**** DATA SHOWN

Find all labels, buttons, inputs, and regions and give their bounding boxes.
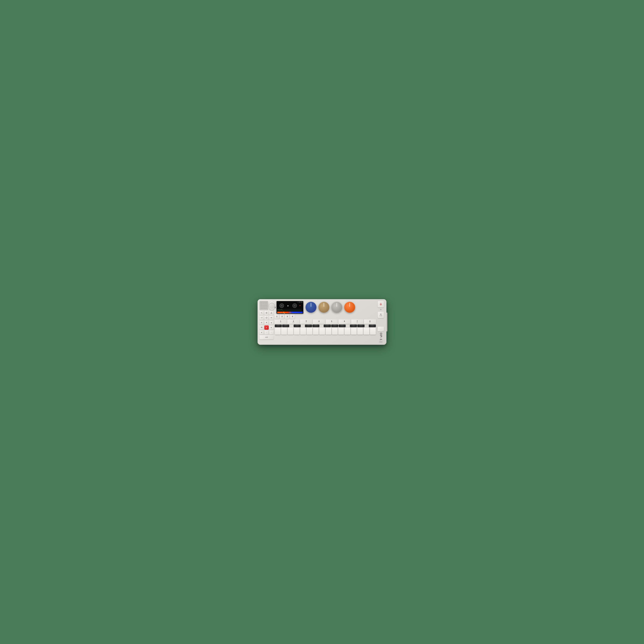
white-key-1[interactable] (275, 328, 281, 335)
func-btn-3[interactable] (269, 311, 274, 315)
ch6-num: 6 (344, 320, 345, 322)
channel-buttons-row: 1 IN 2 OUT 3 ⟳ 4 ∞ (275, 319, 376, 324)
func-btn-6[interactable] (269, 316, 274, 320)
knob-orange[interactable] (344, 302, 355, 313)
channel-btn-5[interactable]: 5 Я (326, 319, 338, 324)
speaker-dot (265, 302, 266, 303)
stop-button[interactable]: ■ (259, 330, 264, 335)
channel-btn-8[interactable]: 8 M2 (364, 319, 376, 324)
black-key-4[interactable] (305, 325, 312, 327)
shift-button[interactable]: shift (259, 335, 274, 339)
op1-device: ● ▶ ■ ← → (258, 299, 386, 345)
white-key-8[interactable] (319, 328, 325, 335)
plus-area: + (380, 308, 382, 311)
svg-point-12 (381, 314, 381, 315)
black-key-7[interactable] (331, 325, 338, 327)
func-row-1 (259, 311, 274, 315)
func-btn-8[interactable] (264, 320, 269, 325)
speaker-dot (263, 304, 264, 304)
screen-timecode: 2 29 15 (298, 302, 303, 303)
left-button[interactable]: ← (264, 330, 269, 335)
speaker-dot (263, 302, 263, 303)
white-key-6[interactable] (307, 328, 312, 335)
encoder-knob[interactable] (269, 301, 275, 310)
black-key-6[interactable] (324, 325, 331, 327)
num-button-4[interactable]: 4 (290, 314, 295, 319)
knob-indicator-1 (311, 303, 311, 307)
black-key-2[interactable] (282, 325, 289, 327)
top-controls: 3 2 29 15 (275, 301, 376, 319)
mic-button[interactable] (378, 301, 384, 307)
channel-btn-6[interactable]: 6 .... (338, 319, 351, 324)
speaker-dot (266, 302, 266, 303)
speaker-dot (263, 308, 264, 308)
device-side-edge (386, 313, 387, 331)
white-key-11[interactable] (338, 328, 344, 335)
white-key-2[interactable] (281, 328, 287, 335)
black-key-8[interactable] (339, 325, 346, 327)
ch5-num: 5 (331, 320, 332, 322)
channel-btn-3[interactable]: 3 ⟳ (300, 319, 312, 324)
black-key-3[interactable] (294, 325, 301, 327)
white-key-12[interactable] (344, 328, 350, 335)
left-controls: ● ▶ ■ ← → (259, 301, 274, 343)
num-button-1[interactable]: 1 (275, 314, 279, 319)
knob-gray[interactable] (331, 302, 342, 313)
func-btn-1[interactable] (259, 311, 264, 315)
white-key-4[interactable] (294, 328, 300, 335)
white-key-3[interactable] (288, 328, 293, 335)
channel-btn-2[interactable]: 2 OUT (287, 319, 300, 324)
black-key-1[interactable] (275, 325, 282, 327)
plus-icon: + (380, 308, 382, 311)
ch7-sub: MI (357, 322, 358, 323)
play-icon: ▶ (271, 327, 272, 328)
white-key-10[interactable] (332, 328, 338, 335)
record-button[interactable]: ● (264, 325, 269, 330)
channel-btn-7[interactable]: 7 MI (351, 319, 363, 324)
white-key-15[interactable] (364, 328, 369, 335)
white-key-5[interactable] (300, 328, 306, 335)
black-key-9[interactable] (350, 325, 357, 327)
more-button[interactable]: ... (378, 327, 384, 331)
screen-header: 2 29 15 (277, 301, 303, 303)
play-button[interactable]: ▶ (269, 325, 274, 330)
white-key-9[interactable] (326, 328, 331, 335)
func-btn-10[interactable] (259, 325, 264, 330)
speaker-dot (260, 304, 261, 304)
func-btn-4[interactable] (259, 316, 264, 320)
field-label: field (379, 341, 383, 343)
encoder-inner (269, 303, 275, 309)
speaker-dot (261, 308, 262, 308)
black-key-5[interactable] (312, 325, 319, 327)
svg-point-5 (262, 327, 262, 328)
speaker-dot (263, 305, 263, 305)
white-key-7[interactable] (313, 328, 319, 335)
content-area: ● ▶ ■ ← → (259, 301, 385, 343)
func-btn-5[interactable] (264, 316, 269, 320)
com-button[interactable]: COM (378, 312, 384, 318)
right-button[interactable]: → (269, 330, 274, 335)
speaker-dot (266, 307, 266, 307)
speaker-dot (264, 305, 264, 305)
svg-rect-8 (277, 310, 302, 311)
speaker-dot (266, 305, 266, 305)
knob-tan[interactable] (318, 302, 329, 313)
svg-point-4 (261, 327, 262, 328)
white-key-16[interactable] (370, 328, 376, 335)
white-key-13[interactable] (351, 328, 357, 335)
func-btn-7[interactable] (259, 320, 264, 325)
num-button-2[interactable]: 2 (280, 314, 284, 319)
speaker-dot (263, 308, 263, 308)
channel-btn-4[interactable]: 4 ∞ (313, 319, 325, 324)
num-button-3[interactable]: 3 (285, 314, 290, 319)
black-key-10[interactable] (357, 325, 364, 327)
channel-btn-1[interactable]: 1 IN (275, 319, 287, 324)
black-key-11[interactable] (369, 325, 376, 327)
func-btn-2[interactable] (264, 311, 269, 315)
white-key-14[interactable] (357, 328, 363, 335)
func-row-5: ■ ← → (259, 330, 274, 335)
knob-blue[interactable] (305, 302, 316, 313)
svg-rect-2 (271, 317, 271, 318)
knob-group-4 (344, 302, 355, 313)
func-btn-9[interactable] (269, 320, 274, 325)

********

- [INSTRUCTIONS TO FOLLOW]:
The entries above should be retyped word for word, with all pictures omitted.

- [WRITTEN ANSWER]:
Find all labels, buttons, inputs, and regions and give their bounding boxes.
white-key-1[interactable] (275, 328, 281, 335)
func-btn-3[interactable] (269, 311, 274, 315)
ch6-num: 6 (344, 320, 345, 322)
channel-buttons-row: 1 IN 2 OUT 3 ⟳ 4 ∞ (275, 319, 376, 324)
func-btn-6[interactable] (269, 316, 274, 320)
knob-orange[interactable] (344, 302, 355, 313)
channel-btn-5[interactable]: 5 Я (326, 319, 338, 324)
speaker-dot (265, 302, 266, 303)
stop-button[interactable]: ■ (259, 330, 264, 335)
channel-btn-8[interactable]: 8 M2 (364, 319, 376, 324)
black-key-4[interactable] (305, 325, 312, 327)
shift-button[interactable]: shift (259, 335, 274, 339)
op1-device: ● ▶ ■ ← → (258, 299, 386, 345)
white-key-8[interactable] (319, 328, 325, 335)
plus-area: + (380, 308, 382, 311)
svg-point-12 (381, 314, 381, 315)
black-key-7[interactable] (331, 325, 338, 327)
func-row-1 (259, 311, 274, 315)
func-btn-8[interactable] (264, 320, 269, 325)
speaker-dot (263, 304, 264, 304)
screen-timecode: 2 29 15 (298, 302, 303, 303)
left-button[interactable]: ← (264, 330, 269, 335)
speaker-dot (263, 302, 263, 303)
white-key-6[interactable] (307, 328, 312, 335)
encoder-knob[interactable] (269, 301, 275, 310)
black-key-6[interactable] (324, 325, 331, 327)
num-button-4[interactable]: 4 (290, 314, 295, 319)
knob-indicator-1 (311, 303, 311, 307)
black-key-2[interactable] (282, 325, 289, 327)
top-controls: 3 2 29 15 (275, 301, 376, 319)
mic-button[interactable] (378, 301, 384, 307)
channel-btn-6[interactable]: 6 .... (338, 319, 351, 324)
speaker-dot (266, 302, 266, 303)
speaker-dot (263, 308, 264, 308)
device-side-edge (386, 313, 387, 331)
white-key-11[interactable] (338, 328, 344, 335)
white-key-2[interactable] (281, 328, 287, 335)
black-key-8[interactable] (339, 325, 346, 327)
ch5-num: 5 (331, 320, 332, 322)
channel-btn-3[interactable]: 3 ⟳ (300, 319, 312, 324)
black-key-3[interactable] (294, 325, 301, 327)
white-key-12[interactable] (344, 328, 350, 335)
left-controls: ● ▶ ■ ← → (259, 301, 274, 343)
num-button-1[interactable]: 1 (275, 314, 279, 319)
knob-gray[interactable] (331, 302, 342, 313)
func-btn-1[interactable] (259, 311, 264, 315)
white-key-4[interactable] (294, 328, 300, 335)
white-key-3[interactable] (288, 328, 293, 335)
channel-btn-2[interactable]: 2 OUT (287, 319, 300, 324)
black-key-1[interactable] (275, 325, 282, 327)
plus-icon: + (380, 308, 382, 311)
ch7-sub: MI (357, 322, 358, 323)
play-icon: ▶ (271, 327, 272, 328)
white-key-10[interactable] (332, 328, 338, 335)
record-button[interactable]: ● (264, 325, 269, 330)
channel-btn-7[interactable]: 7 MI (351, 319, 363, 324)
white-key-15[interactable] (364, 328, 369, 335)
white-key-5[interactable] (300, 328, 306, 335)
black-key-9[interactable] (350, 325, 357, 327)
more-button[interactable]: ... (378, 327, 384, 331)
screen-header: 2 29 15 (277, 301, 303, 303)
play-button[interactable]: ▶ (269, 325, 274, 330)
white-key-9[interactable] (326, 328, 331, 335)
func-btn-10[interactable] (259, 325, 264, 330)
speaker-dot (260, 304, 261, 304)
func-btn-4[interactable] (259, 316, 264, 320)
field-label: field (379, 341, 383, 343)
encoder-inner (269, 303, 275, 309)
speaker-dot (261, 308, 262, 308)
black-key-5[interactable] (312, 325, 319, 327)
svg-point-5 (262, 327, 262, 328)
speaker-dot (263, 305, 263, 305)
white-key-7[interactable] (313, 328, 319, 335)
content-area: ● ▶ ■ ← → (259, 301, 385, 343)
func-btn-5[interactable] (264, 316, 269, 320)
com-button[interactable]: COM (378, 312, 384, 318)
right-button[interactable]: → (269, 330, 274, 335)
speaker-dot (266, 307, 266, 307)
speaker-dot (264, 305, 264, 305)
svg-rect-8 (277, 310, 302, 311)
speaker-dot (266, 305, 266, 305)
knob-tan[interactable] (318, 302, 329, 313)
svg-point-4 (261, 327, 262, 328)
white-key-16[interactable] (370, 328, 376, 335)
white-key-13[interactable] (351, 328, 357, 335)
func-btn-7[interactable] (259, 320, 264, 325)
num-button-2[interactable]: 2 (280, 314, 284, 319)
speaker-dot (263, 308, 263, 308)
channel-btn-4[interactable]: 4 ∞ (313, 319, 325, 324)
num-button-3[interactable]: 3 (285, 314, 290, 319)
black-key-10[interactable] (357, 325, 364, 327)
channel-btn-1[interactable]: 1 IN (275, 319, 287, 324)
black-key-11[interactable] (369, 325, 376, 327)
func-btn-2[interactable] (264, 311, 269, 315)
white-key-14[interactable] (357, 328, 363, 335)
func-row-5: ■ ← → (259, 330, 274, 335)
knob-blue[interactable] (305, 302, 316, 313)
svg-rect-2 (271, 317, 271, 318)
knob-group-4 (344, 302, 355, 313)
func-btn-9[interactable] (269, 320, 274, 325)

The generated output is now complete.